[Document layout analysis data]
========================================================================

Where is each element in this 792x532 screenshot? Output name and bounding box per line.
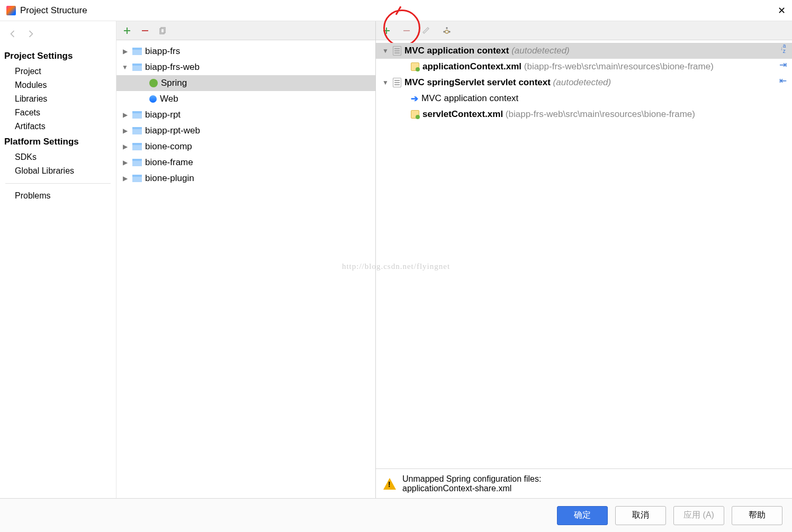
page-icon — [393, 78, 401, 87]
module-label: bione-frame — [145, 157, 193, 168]
chevron-down-icon[interactable]: ▼ — [121, 64, 129, 71]
module-row[interactable]: ▶biapp-frs — [116, 43, 375, 59]
context-row[interactable]: ▼MVC application context (autodetected) — [376, 43, 792, 59]
folder-icon — [132, 127, 142, 134]
nav-back-icon[interactable] — [7, 29, 18, 41]
apply-button[interactable]: 应用 (A) — [673, 506, 724, 525]
module-label: biapp-rpt-web — [145, 125, 200, 136]
context-row[interactable]: ➔MVC application context — [376, 91, 792, 106]
svg-point-2 — [445, 30, 448, 33]
chevron-right-icon[interactable]: ▶ — [121, 159, 129, 166]
chevron-right-icon[interactable]: ▶ — [121, 175, 129, 182]
remove-context-button[interactable] — [401, 25, 412, 36]
footer: 确定 取消 应用 (A) 帮助 — [0, 498, 792, 532]
page-icon — [393, 46, 401, 56]
sort-icon[interactable]: ↓az — [777, 43, 789, 55]
collapse-icon[interactable]: ⇤ — [777, 75, 789, 86]
help-button[interactable]: 帮助 — [732, 506, 782, 525]
arrow-icon: ➔ — [411, 93, 418, 104]
module-label: biapp-rpt — [145, 110, 181, 120]
module-tree[interactable]: ▶biapp-frs▼biapp-frs-webSpringWeb▶biapp-… — [116, 40, 375, 498]
modules-panel: ▶biapp-frs▼biapp-frs-webSpringWeb▶biapp-… — [116, 21, 376, 498]
context-toolbar — [376, 21, 792, 40]
module-label: biapp-frs — [145, 46, 180, 57]
folder-icon — [132, 64, 142, 71]
context-label: applicationContext.xml (biapp-frs-web\sr… — [422, 61, 714, 72]
spring-icon — [149, 79, 158, 87]
folder-icon — [132, 48, 142, 55]
sidebar-item-problems[interactable]: Problems — [0, 189, 116, 203]
cancel-button[interactable]: 取消 — [615, 506, 666, 525]
section-platform-settings: Platform Settings — [0, 133, 116, 150]
chevron-right-icon[interactable]: ▶ — [121, 48, 129, 55]
folder-icon — [132, 159, 142, 166]
context-label: MVC application context — [421, 93, 518, 104]
details-panel: ↓az ⇥ ⇤ ▼MVC application context (autode… — [376, 21, 792, 498]
folder-icon — [132, 143, 142, 150]
folder-icon — [132, 111, 142, 119]
nav-fwd-icon[interactable] — [25, 29, 36, 41]
chevron-down-icon[interactable]: ▼ — [381, 47, 390, 55]
module-row[interactable]: ▶biapp-rpt — [116, 107, 375, 123]
section-project-settings: Project Settings — [0, 48, 116, 65]
sidebar-item-facets[interactable]: Facets — [0, 106, 116, 120]
sidebar-item-artifacts[interactable]: Artifacts — [0, 120, 116, 133]
module-row[interactable]: Spring — [116, 75, 375, 91]
module-label: bione-plugin — [145, 173, 194, 184]
window-title: Project Structure — [20, 5, 87, 16]
chevron-right-icon[interactable]: ▶ — [121, 111, 129, 119]
module-label: bione-comp — [145, 141, 192, 152]
expand-icon[interactable]: ⇥ — [777, 59, 789, 70]
app-icon — [6, 6, 16, 15]
folder-icon — [132, 175, 142, 182]
ok-button[interactable]: 确定 — [557, 506, 608, 525]
context-row[interactable]: applicationContext.xml (biapp-frs-web\sr… — [376, 59, 792, 75]
sidebar-item-libraries[interactable]: Libraries — [0, 92, 116, 106]
module-row[interactable]: ▶bione-frame — [116, 155, 375, 170]
modules-toolbar — [116, 21, 375, 40]
sidebar: Project Settings Project Modules Librari… — [0, 21, 116, 498]
edit-context-button[interactable] — [421, 25, 432, 36]
sidebar-item-sdks[interactable]: SDKs — [0, 150, 116, 164]
add-context-button[interactable] — [381, 25, 392, 36]
context-tree[interactable]: ↓az ⇥ ⇤ ▼MVC application context (autode… — [376, 40, 792, 468]
chevron-right-icon[interactable]: ▶ — [121, 127, 129, 134]
add-module-button[interactable] — [122, 25, 132, 36]
context-row[interactable]: servletContext.xml (biapp-frs-web\src\ma… — [376, 106, 792, 122]
chevron-right-icon[interactable]: ▶ — [121, 143, 129, 150]
side-actions: ↓az ⇥ ⇤ — [777, 43, 789, 86]
sidebar-item-modules[interactable]: Modules — [0, 78, 116, 92]
chevron-down-icon[interactable]: ▼ — [381, 79, 390, 86]
warning-text: Unmapped Spring configuration files: app… — [402, 474, 541, 493]
context-label: MVC application context (autodetected) — [404, 46, 570, 56]
context-label: servletContext.xml (biapp-frs-web\src\ma… — [422, 109, 695, 120]
sidebar-item-global-libraries[interactable]: Global Libraries — [0, 164, 116, 178]
module-label: biapp-frs-web — [145, 62, 200, 73]
sidebar-divider — [5, 183, 111, 184]
context-label: MVC springServlet servlet context (autod… — [404, 77, 611, 88]
sidebar-item-project[interactable]: Project — [0, 65, 116, 78]
module-label: Web — [160, 94, 178, 104]
remove-module-button[interactable] — [140, 25, 150, 36]
module-row[interactable]: ▶bione-plugin — [116, 170, 375, 186]
close-icon[interactable]: ✕ — [778, 5, 786, 16]
warning-icon — [383, 478, 396, 490]
warning-bar: Unmapped Spring configuration files: app… — [376, 468, 792, 498]
module-row[interactable]: Web — [116, 91, 375, 107]
module-row[interactable]: ▶bione-comp — [116, 139, 375, 155]
module-label: Spring — [161, 78, 187, 88]
module-row[interactable]: ▶biapp-rpt-web — [116, 123, 375, 139]
module-row[interactable]: ▼biapp-frs-web — [116, 59, 375, 75]
titlebar: Project Structure ✕ — [0, 0, 792, 21]
xml-icon — [411, 110, 419, 119]
context-row[interactable]: ▼MVC springServlet servlet context (auto… — [376, 75, 792, 91]
settings-context-button[interactable] — [442, 25, 452, 36]
copy-module-button[interactable] — [158, 25, 168, 36]
xml-icon — [411, 62, 419, 71]
web-icon — [149, 95, 157, 103]
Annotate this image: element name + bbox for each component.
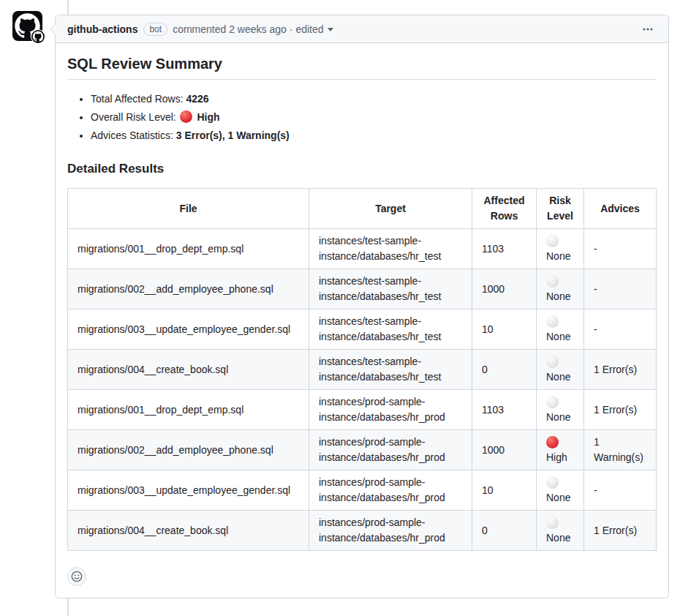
file-cell: migrations/003__update_employee_gender.s… <box>68 470 309 511</box>
target-cell: instances/test-sample-instance/databases… <box>309 269 472 309</box>
results-table: File Target Affected Rows Risk Level Adv… <box>67 188 657 551</box>
column-header-file: File <box>68 189 309 229</box>
risk-dot <box>546 235 559 247</box>
risk-dot <box>180 110 192 123</box>
affected-rows-cell: 0 <box>472 350 537 390</box>
risk-dot <box>546 315 559 328</box>
meta-separator: · <box>290 23 293 35</box>
table-row: migrations/003__update_employee_gender.s… <box>68 470 657 511</box>
risk-level-label: None <box>546 250 570 262</box>
risk-level-cell: None <box>537 390 584 430</box>
table-header-row: File Target Affected Rows Risk Level Adv… <box>68 189 657 229</box>
risk-level-label: None <box>546 492 570 503</box>
comment-body: SQL Review Summary Total Affected Rows: … <box>56 43 668 598</box>
comment-options-button[interactable] <box>639 20 657 38</box>
affected-rows-cell: 10 <box>472 470 537 511</box>
target-cell: instances/prod-sample-instance/databases… <box>309 390 472 430</box>
table-row: migrations/004__create_book.sql instance… <box>68 511 657 551</box>
file-cell: migrations/002__add_employee_phone.sql <box>68 430 309 470</box>
table-row: migrations/004__create_book.sql instance… <box>68 350 657 390</box>
edited-dropdown[interactable]: edited <box>295 23 333 35</box>
summary-item-risk-level: Overall Risk Level: High <box>91 110 657 125</box>
table-row: migrations/001__drop_dept_emp.sql instan… <box>68 229 657 269</box>
table-row: migrations/003__update_employee_gender.s… <box>68 309 657 350</box>
risk-dot <box>546 436 559 448</box>
affected-rows-cell: 1103 <box>472 229 537 269</box>
target-cell: instances/prod-sample-instance/databases… <box>309 430 472 470</box>
file-cell: migrations/002__add_employee_phone.sql <box>68 269 309 309</box>
advices-cell: - <box>584 269 657 309</box>
advices-stats-value: 3 Error(s), 1 Warning(s) <box>176 129 290 141</box>
add-reaction-button[interactable] <box>67 567 86 586</box>
advices-cell: 1 Warning(s) <box>584 430 657 470</box>
affected-rows-cell: 10 <box>472 309 537 350</box>
affected-rows-cell: 1000 <box>472 430 537 470</box>
risk-level-label: None <box>546 532 570 544</box>
table-row: migrations/002__add_employee_phone.sql i… <box>68 430 657 470</box>
affected-rows-cell: 0 <box>472 511 537 551</box>
target-cell: instances/test-sample-instance/databases… <box>309 229 472 269</box>
risk-dot <box>546 396 559 408</box>
risk-dot <box>546 517 559 529</box>
column-header-target: Target <box>309 189 472 229</box>
risk-level-cell: None <box>537 269 584 309</box>
kebab-horizontal-icon <box>642 23 654 35</box>
target-cell: instances/test-sample-instance/databases… <box>309 309 472 350</box>
reactions-bar <box>67 567 657 586</box>
risk-level-cell: None <box>537 229 584 269</box>
table-row: migrations/002__add_employee_phone.sql i… <box>68 269 657 309</box>
file-cell: migrations/004__create_book.sql <box>68 350 309 390</box>
file-cell: migrations/003__update_employee_gender.s… <box>68 309 309 350</box>
affected-rows-cell: 1103 <box>472 390 537 430</box>
file-cell: migrations/001__drop_dept_emp.sql <box>68 390 309 430</box>
column-header-advices: Advices <box>584 189 657 229</box>
risk-level-label: None <box>546 290 570 302</box>
comment-header: github-actions bot commented 2 weeks ago… <box>56 15 668 43</box>
risk-level-cell: None <box>537 511 584 551</box>
target-cell: instances/prod-sample-instance/databases… <box>309 511 472 551</box>
risk-level-cell: High <box>537 430 584 470</box>
risk-level-cell: None <box>537 470 584 511</box>
summary-item-advices: Advices Statistics: 3 Error(s), 1 Warnin… <box>91 128 657 143</box>
overall-risk-value: High <box>197 111 219 123</box>
edited-label: edited <box>295 23 323 35</box>
bot-badge: bot <box>143 23 167 36</box>
advices-cell: 1 Error(s) <box>584 390 657 430</box>
table-row: migrations/001__drop_dept_emp.sql instan… <box>68 390 657 430</box>
risk-dot <box>546 275 559 288</box>
advices-cell: 1 Error(s) <box>584 511 657 551</box>
comment-card: github-actions bot commented 2 weeks ago… <box>55 15 669 598</box>
avatar[interactable] <box>12 11 42 41</box>
target-cell: instances/prod-sample-instance/databases… <box>309 470 472 511</box>
advices-cell: - <box>584 229 657 269</box>
file-cell: migrations/001__drop_dept_emp.sql <box>68 229 309 269</box>
target-cell: instances/test-sample-instance/databases… <box>309 350 472 390</box>
risk-dot <box>546 356 559 368</box>
affected-rows-cell: 1000 <box>472 269 537 309</box>
summary-item-total-rows: Total Affected Rows: 4226 <box>91 91 657 107</box>
column-header-affected-rows: Affected Rows <box>472 189 537 229</box>
summary-list: Total Affected Rows: 4226 Overall Risk L… <box>67 91 657 143</box>
risk-level-label: None <box>546 371 570 383</box>
timestamp-link[interactable]: commented 2 weeks ago <box>173 23 287 35</box>
author-link[interactable]: github-actions <box>67 23 137 35</box>
file-cell: migrations/004__create_book.sql <box>68 511 309 551</box>
advices-cell: - <box>584 309 657 350</box>
github-mark-badge-icon <box>31 29 45 44</box>
risk-level-label: None <box>546 331 570 342</box>
risk-level-label: High <box>546 451 567 463</box>
smiley-icon <box>71 571 83 582</box>
section-title: Detailed Results <box>67 161 657 176</box>
risk-dot <box>546 476 559 489</box>
column-header-risk-level: Risk Level <box>537 189 584 229</box>
risk-level-cell: None <box>537 350 584 390</box>
risk-level-cell: None <box>537 309 584 350</box>
advices-cell: 1 Error(s) <box>584 350 657 390</box>
total-rows-value: 4226 <box>186 93 208 105</box>
chevron-down-icon <box>328 28 333 31</box>
risk-level-label: None <box>546 411 570 423</box>
advices-cell: - <box>584 470 657 511</box>
page-title: SQL Review Summary <box>67 55 657 80</box>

========================================================================

Problem details: Each line above that contains "Review" must be copied out.

Solution to the problem:
comment-body: SQL Review Summary Total Affected Rows: … <box>56 43 668 598</box>
page-title: SQL Review Summary <box>67 55 657 80</box>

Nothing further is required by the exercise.